It is still the case on transatlantic flights that a drinks trolley comes to even the farthest reaches of Economy. If you’re lucky, the gay man or imposing Essex girl wheeling it will, with a wink and a smile, palmed you over an extra mini bottle of gin or a wine for the meal. They can tell who will be a good, and who a bad, plane drinker.
I like to think of myself as the former. I am not someone who drinks to get drunk. Yet that initial buzz from a lemony Bombay Sapphire and Fever Tree glugged through ice is hard to beat. It’s an empowering, controlled, merrymaking high. In the wrong person, this buzz causes unwanted chattiness, but in my case it makes me sit back in my cramped seat and think pulsing, magisterial thoughts about the wonders of modern life. That’s the G&T effect. The wine with the meal mellows it out, creating the conditions for a more relaxed middle stretch of the flight, with the possibility of a snooze.
If this is all possible in Economy, then Business offers a more concentrated form of such pleasure. The few times I have turned left, the glass of Lanson or Pol Roger offered while still on the runway – to say nothing of the top-ups available for the next seven to 12 hours – can have a positively stratospheric effect. Normally it is hell to talk to a fellow passenger, but over a glass of champagne, especially in a neutral space away from the sanctuary of the seat, it becomes truly good fun. Some of the jolliest times of my teenage life involved sipping cups of wine at the back of the plane with fellow (Economy) travellers as indulgent flight attendants looked on.
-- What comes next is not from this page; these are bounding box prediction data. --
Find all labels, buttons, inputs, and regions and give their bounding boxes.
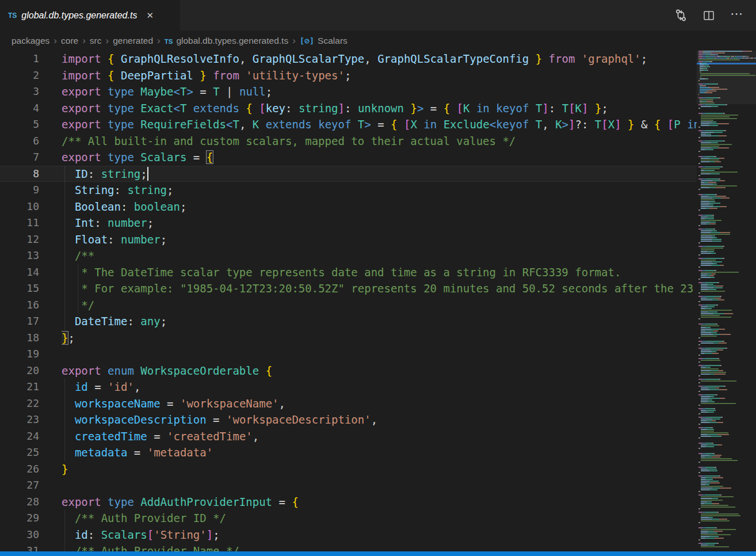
line-number[interactable]: 18: [0, 330, 39, 346]
line-number[interactable]: 23: [0, 412, 39, 428]
line-content: [62, 346, 697, 363]
code-line[interactable]: 3export type Maybe<T> = T | null;: [0, 83, 697, 100]
code-line[interactable]: 23 workspaceDescription = 'workspaceDesc…: [0, 412, 697, 428]
line-number[interactable]: 6: [0, 133, 39, 150]
indent-guide: [64, 182, 65, 199]
line-number[interactable]: 3: [0, 83, 39, 100]
line-content: DateTime: any;: [62, 313, 697, 330]
code-line[interactable]: 7export type Scalars = {: [0, 149, 697, 166]
code-line[interactable]: 1import { GraphQLResolveInfo, GraphQLSca…: [0, 51, 697, 67]
line-content: export type Scalars = {: [62, 149, 697, 166]
line-number[interactable]: 30: [0, 527, 39, 543]
typescript-file-icon: TS: [8, 12, 17, 20]
breadcrumb-item-core[interactable]: core: [61, 36, 78, 46]
line-content: [62, 477, 697, 494]
line-number[interactable]: 25: [0, 444, 39, 461]
close-tab-icon[interactable]: ✕: [144, 10, 156, 21]
line-number[interactable]: 19: [0, 346, 39, 363]
line-number[interactable]: 9: [0, 182, 39, 199]
indent-guide: [64, 444, 65, 461]
minimap[interactable]: [697, 51, 756, 551]
code-line[interactable]: 14 * The DateTime scalar type represents…: [0, 264, 697, 281]
line-number[interactable]: 27: [0, 477, 39, 494]
code-line[interactable]: 6/** All built-in and custom scalars, ma…: [0, 133, 697, 150]
line-number[interactable]: 5: [0, 116, 39, 133]
line-content: import { GraphQLResolveInfo, GraphQLScal…: [62, 51, 697, 67]
code-line[interactable]: 27: [0, 477, 697, 494]
code-line[interactable]: 31 /** Auth Provider Name */: [0, 543, 697, 551]
breadcrumb-item-generated[interactable]: generated: [113, 36, 153, 46]
code-line[interactable]: 26}: [0, 461, 697, 478]
chevron-right-icon: ›: [292, 36, 296, 45]
code-line[interactable]: 8 ID: string;: [0, 166, 697, 182]
code-line[interactable]: 16 */: [0, 297, 697, 314]
code-line[interactable]: 15 * For example: "1985-04-12T23:20:50.5…: [0, 280, 697, 297]
breadcrumb-item-Scalars[interactable]: [⊘]Scalars: [300, 36, 348, 46]
line-number[interactable]: 21: [0, 379, 39, 395]
line-content: metadata = 'metadata': [62, 444, 697, 461]
code-line[interactable]: 12 Float: number;: [0, 231, 697, 248]
line-number[interactable]: 29: [0, 510, 39, 527]
indent-guide: [64, 231, 65, 248]
tab-global-db-types-generated[interactable]: TS global.db.types.generated.ts ✕: [0, 0, 180, 31]
line-content: export type RequireFields<T, K extends k…: [62, 116, 697, 133]
code-line[interactable]: 22 workspaceName = 'workspaceName',: [0, 395, 697, 412]
line-number[interactable]: 11: [0, 215, 39, 231]
breadcrumb-item-packages[interactable]: packages: [12, 36, 49, 46]
code-line[interactable]: 4export type Exact<T extends { [key: str…: [0, 100, 697, 117]
line-number[interactable]: 20: [0, 363, 39, 379]
line-content: ID: string;: [62, 166, 697, 182]
indent-guide: [64, 264, 65, 281]
code-line[interactable]: 28export type AddAuthProviderInput = {: [0, 494, 697, 511]
code-line[interactable]: 18};: [0, 330, 697, 346]
line-number[interactable]: 4: [0, 100, 39, 117]
code-line[interactable]: 10 Boolean: boolean;: [0, 199, 697, 215]
indent-guide: [64, 313, 65, 330]
line-number[interactable]: 2: [0, 67, 39, 84]
breadcrumb: packages›core›src›generated›TSglobal.db.…: [0, 31, 756, 51]
line-content: export enum WorkspaceOrderable {: [62, 363, 697, 379]
line-number[interactable]: 15: [0, 280, 39, 297]
code-line[interactable]: 5export type RequireFields<T, K extends …: [0, 116, 697, 133]
indent-guide: [78, 264, 78, 281]
code-line[interactable]: 2import { DeepPartial } from 'utility-ty…: [0, 67, 697, 84]
code-line[interactable]: 19: [0, 346, 697, 363]
chevron-right-icon: ›: [106, 36, 109, 45]
code-line[interactable]: 21 id = 'id',: [0, 379, 697, 395]
line-number[interactable]: 17: [0, 313, 39, 330]
editor-pane[interactable]: 1import { GraphQLResolveInfo, GraphQLSca…: [0, 51, 697, 551]
line-number[interactable]: 22: [0, 395, 39, 412]
open-changes-icon[interactable]: [674, 9, 688, 22]
code-line[interactable]: 20export enum WorkspaceOrderable {: [0, 363, 697, 379]
line-number[interactable]: 10: [0, 199, 39, 215]
line-number[interactable]: 12: [0, 231, 39, 248]
line-number[interactable]: 16: [0, 297, 39, 314]
code-line[interactable]: 30 id: Scalars['String'];: [0, 527, 697, 543]
code-line[interactable]: 25 metadata = 'metadata': [0, 444, 697, 461]
breadcrumb-item-src[interactable]: src: [90, 36, 102, 46]
chevron-right-icon: ›: [54, 36, 57, 45]
line-number[interactable]: 13: [0, 247, 39, 264]
line-number[interactable]: 26: [0, 461, 39, 478]
line-content: /** All built-in and custom scalars, map…: [62, 133, 697, 150]
code-line[interactable]: 13 /**: [0, 247, 697, 264]
symbol-type-icon: [⊘]: [300, 36, 314, 45]
line-number[interactable]: 1: [0, 51, 39, 67]
more-actions-icon[interactable]: ⋯: [730, 7, 743, 24]
code-line[interactable]: 11 Int: number;: [0, 215, 697, 231]
line-number[interactable]: 31: [0, 543, 39, 551]
line-number[interactable]: 14: [0, 264, 39, 281]
line-number[interactable]: 7: [0, 149, 39, 166]
split-editor-icon[interactable]: [702, 9, 715, 22]
code-line[interactable]: 9 String: string;: [0, 182, 697, 199]
line-content: export type Exact<T extends { [key: stri…: [62, 100, 697, 117]
code-line[interactable]: 24 createdTime = 'createdTime',: [0, 428, 697, 445]
code-line[interactable]: 17 DateTime: any;: [0, 313, 697, 330]
breadcrumb-label: global.db.types.generated.ts: [176, 36, 288, 45]
code-line[interactable]: 29 /** Auth Provider ID */: [0, 510, 697, 527]
breadcrumb-item-global.db.types.generated.ts[interactable]: TSglobal.db.types.generated.ts: [165, 36, 288, 46]
line-content: /** Auth Provider ID */: [62, 510, 697, 527]
line-number[interactable]: 24: [0, 428, 39, 445]
line-number[interactable]: 28: [0, 494, 39, 511]
line-number[interactable]: 8: [0, 166, 39, 182]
All of which is why I am surprised by the direction of Virgin Atlantic, which is redesigning its premium cabin to be less, not more, booze friendly. The bar is being removed thanks to the sterile desires of Gen Z, who apparently want wifi and break-out spaces, not a place to sit and drink with handsome strangers. An AI-powered virtual concierge service will snatch up whatever it is these new flyers want and have it brought to them without the need for any human interaction. Who needs a martini or a glass of Veuve at the bar in the Virgin upper-class cabin when you could have a Zoom-based business meeting?
So farewell to the Virgin bar, which is going the same way as pedicures and in-seat massages. Such perks, which helped make Branson’s brand fantastically successful, belonged to loucher times, when Cool Britannia rode the skies and life wasn’t all about collagen smoothies and matcha eye masks.
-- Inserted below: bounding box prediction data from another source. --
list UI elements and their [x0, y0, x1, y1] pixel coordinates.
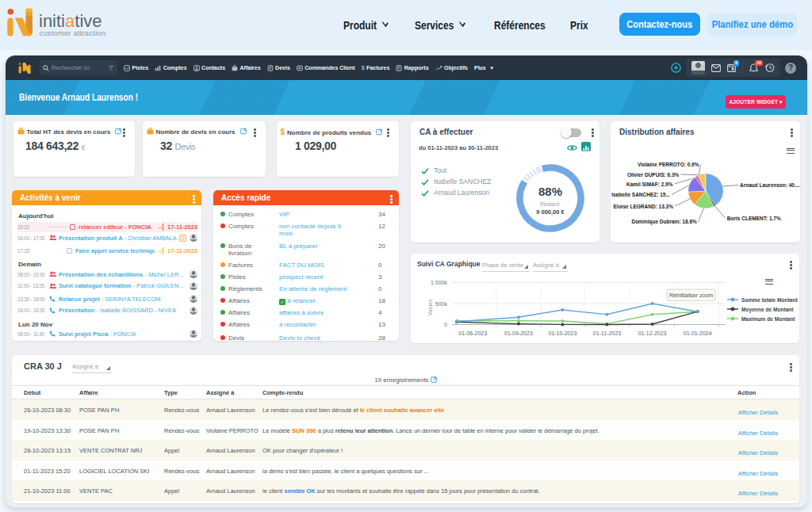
- svg-text:Violaine PERROTO: 0.9%: Violaine PERROTO: 0.9%: [638, 162, 699, 167]
- svg-text:Olivier DUPUIS: 6.3%: Olivier DUPUIS: 6.3%: [627, 172, 680, 178]
- svg-text:Eloise LEGRAND: 13.3%: Eloise LEGRAND: 13.3%: [614, 204, 674, 209]
- svg-text:Dominique Dubrain: 18.6%: Dominique Dubrain: 18.6%: [631, 219, 697, 225]
- svg-text:customer attraction: customer attraction: [40, 29, 106, 37]
- svg-text:Arnaud Laurenson: 40....: Arnaud Laurenson: 40....: [740, 182, 800, 188]
- svg-text:01-06-2023: 01-06-2023: [458, 331, 487, 336]
- svg-text:01-10-2023: 01-10-2023: [548, 331, 576, 336]
- svg-text:88%: 88%: [538, 185, 562, 198]
- svg-text:initiative: initiative: [39, 11, 102, 31]
- svg-text:1 000k: 1 000k: [431, 280, 448, 285]
- svg-text:9 000,00 €: 9 000,00 €: [536, 208, 565, 216]
- svg-text:Réinitialiser zoom: Réinitialiser zoom: [669, 292, 713, 298]
- svg-text:500k: 500k: [435, 301, 448, 307]
- svg-text:01-09-2023: 01-09-2023: [504, 331, 533, 336]
- svg-text:Maximum de Montant: Maximum de Montant: [741, 316, 795, 322]
- svg-text:Restant:: Restant:: [540, 201, 561, 207]
- svg-text:01-12-2023: 01-12-2023: [638, 331, 667, 336]
- svg-text:Moyenne de Montant: Moyenne de Montant: [741, 307, 794, 313]
- svg-text:Isabelle SANCHEZ: 15...: Isabelle SANCHEZ: 15...: [611, 192, 670, 197]
- svg-text:Boris CLEMENT: 1.7%: Boris CLEMENT: 1.7%: [727, 216, 781, 221]
- svg-text:Kamil SIMAF: 2.9%: Kamil SIMAF: 2.9%: [626, 181, 673, 187]
- svg-text:0: 0: [444, 322, 447, 327]
- svg-text:01-01-2024: 01-01-2024: [684, 331, 712, 336]
- svg-text:Values: Values: [427, 299, 433, 315]
- svg-text:01-11-2023: 01-11-2023: [593, 331, 621, 336]
- svg-text:Somme totale Montant: Somme totale Montant: [741, 297, 799, 303]
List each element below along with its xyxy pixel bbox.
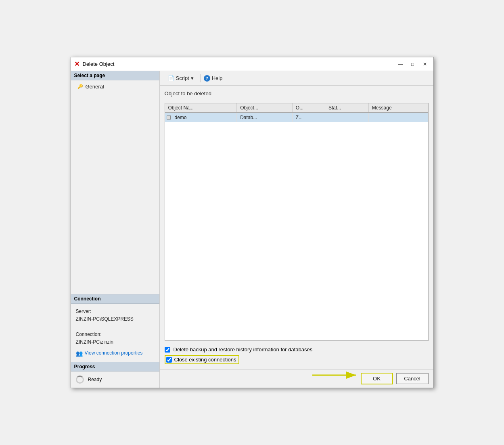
cell-object-name: demo xyxy=(165,113,237,122)
script-dropdown-icon: ▾ xyxy=(191,75,194,81)
general-label: General xyxy=(86,84,104,90)
delete-backup-label: Delete backup and restore history inform… xyxy=(174,346,313,353)
table-row[interactable]: demo Datab... Z... xyxy=(165,113,428,122)
select-page-header: Select a page xyxy=(71,71,159,80)
delete-object-dialog: ✕ Delete Object — □ ✕ Select a page 🔑 Ge… xyxy=(71,57,434,388)
row-indicator xyxy=(167,115,171,120)
dialog-error-icon: ✕ xyxy=(74,60,79,68)
cancel-button[interactable]: Cancel xyxy=(396,373,429,384)
left-panel: Select a page 🔑 General Connection Serve… xyxy=(71,71,160,388)
help-label: Help xyxy=(212,75,223,81)
close-connections-highlighted: Close existing connections xyxy=(165,355,240,364)
server-label: Server: xyxy=(76,308,155,315)
close-connections-checkbox[interactable] xyxy=(166,357,172,363)
maximize-button[interactable]: □ xyxy=(408,60,418,69)
cell-message xyxy=(368,113,428,122)
connection-value: ZINZIN-PC\zinzin xyxy=(76,338,155,346)
col-stat: Stat... xyxy=(325,103,368,113)
script-button[interactable]: 📄 Script ▾ xyxy=(165,74,197,82)
object-to-delete-label: Object to be deleted xyxy=(165,90,429,97)
help-button[interactable]: ? Help xyxy=(204,75,223,82)
progress-header: Progress xyxy=(71,362,159,372)
cell-object-type: Datab... xyxy=(237,113,293,122)
col-object-name: Object Na... xyxy=(165,103,237,113)
objects-table-container: Object Na... Object... O... Stat... Mess… xyxy=(165,103,429,341)
script-icon: 📄 xyxy=(168,75,174,81)
connection-content: Server: ZINZIN-PC\SQLEXPRESS Connection:… xyxy=(71,304,159,362)
title-bar: ✕ Delete Object — □ ✕ xyxy=(71,57,433,71)
progress-section: Progress Ready xyxy=(71,362,159,388)
view-connection-label: View connection properties xyxy=(85,349,143,357)
help-icon: ? xyxy=(204,75,210,82)
left-nav: 🔑 General xyxy=(71,80,159,294)
table-body: demo Datab... Z... xyxy=(165,113,428,122)
connection-properties-icon: 👥 xyxy=(76,349,83,358)
bottom-options: Delete backup and restore history inform… xyxy=(165,345,429,364)
dialog-footer: OK Cancel xyxy=(160,369,433,388)
dialog-body: Select a page 🔑 General Connection Serve… xyxy=(71,71,433,388)
progress-spinner xyxy=(76,376,84,384)
close-connections-row: Close existing connections xyxy=(165,355,429,364)
close-button[interactable]: ✕ xyxy=(420,60,430,69)
cell-o: Z... xyxy=(292,113,325,122)
general-nav-item[interactable]: 🔑 General xyxy=(76,83,155,90)
toolbar: 📄 Script ▾ ? Help xyxy=(160,71,433,86)
script-label: Script xyxy=(176,75,189,81)
minimize-button[interactable]: — xyxy=(395,60,406,69)
connection-label: Connection: xyxy=(76,331,155,338)
ready-label: Ready xyxy=(88,377,102,382)
close-connections-label: Close existing connections xyxy=(174,357,236,363)
right-panel: 📄 Script ▾ ? Help Object to be deleted xyxy=(160,71,433,388)
general-icon: 🔑 xyxy=(77,84,83,89)
dialog-title: Delete Object xyxy=(83,61,115,67)
right-content: Object to be deleted Object Na... Object… xyxy=(160,86,433,369)
delete-backup-checkbox[interactable] xyxy=(165,347,170,353)
objects-table: Object Na... Object... O... Stat... Mess… xyxy=(165,103,428,122)
view-connection-link[interactable]: 👥 View connection properties xyxy=(76,349,155,358)
connection-header: Connection xyxy=(71,294,159,304)
table-header: Object Na... Object... O... Stat... Mess… xyxy=(165,103,428,113)
ok-button[interactable]: OK xyxy=(361,373,393,384)
col-object-type: Object... xyxy=(237,103,293,113)
title-bar-controls: — □ ✕ xyxy=(395,60,430,69)
title-bar-left: ✕ Delete Object xyxy=(74,60,115,68)
progress-content: Ready xyxy=(71,372,159,388)
col-o: O... xyxy=(292,103,325,113)
delete-backup-row: Delete backup and restore history inform… xyxy=(165,346,429,353)
col-message: Message xyxy=(368,103,428,113)
server-value: ZINZIN-PC\SQLEXPRESS xyxy=(76,315,155,323)
connection-section: Connection Server: ZINZIN-PC\SQLEXPRESS … xyxy=(71,294,159,362)
cell-stat xyxy=(325,113,368,122)
toolbar-divider xyxy=(200,74,201,82)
Shai Weiss, Virgin Atlantic’s CEO, is clearly of a different generation and mourns the end of the old approach to flying. Of bars and massages, he says, ‘I would love to do a lot of this stuff but that would be clinging on to the past and we are a forward-looking company’. This is the right course of action based on statistics showing Gen Z don’t drink as much as their elders. They are known for their social anxiety and their sobriety, though with a predilection for hard drugs.
Perhaps Virgin has moved with the times too soon, and its new clientele will demand a return of the bar
Observation of young associates and relatives supports these figures, though it’s clear there’s a hiccup. While the fundamentals remain the same – Gen-Z are a sensitive, allergy-prone, health-conscious, fraidy-cat generation compared to their elders – some new research suggests that when it comes to inebriation, their love of retro is asserting itself.
Following on from its love affair with pints of Guinness, Gen-Z is suddenly ‘discovering’ the joys of alcohol more generally. A recent survey has found that in the past two years, the proportion of Gen Z drinkers has gone from two thirds to three quarters. This is happening at the same time as other big returns, such as irony (hideous websites that look like early beta versions but that sell, for instance, viral streetwear); conservatism, cooking, cheerleading, and big boobs. Other examples of this impulse include the meteoric rise of cookies ‘n’ cream girl-next-door actress Sydney Sweeney, whose plainness and curves have made her a cult favourite; Travis Kelce and Taylor Swift as a trad high school couple, and, of course, wag-core: dressing and doing makeup like lady football aristocracy Posh, Colleen Rooney and Rebekah Vardy.
Perhaps Virgin has moved with the times too soon, and its new clientele will demand a return of the bar, as they discover the immense pleasures of intoxication, and feeling your feelings, in the skies. Feeling high on life while watching back to back episodes of Friends, a few gin and tonics in, or a chat with an AI? Surely, if they can rediscover bad websites and Guinness, they’ll find their way to ‘rediscovering’ real fun at altitude, and soon.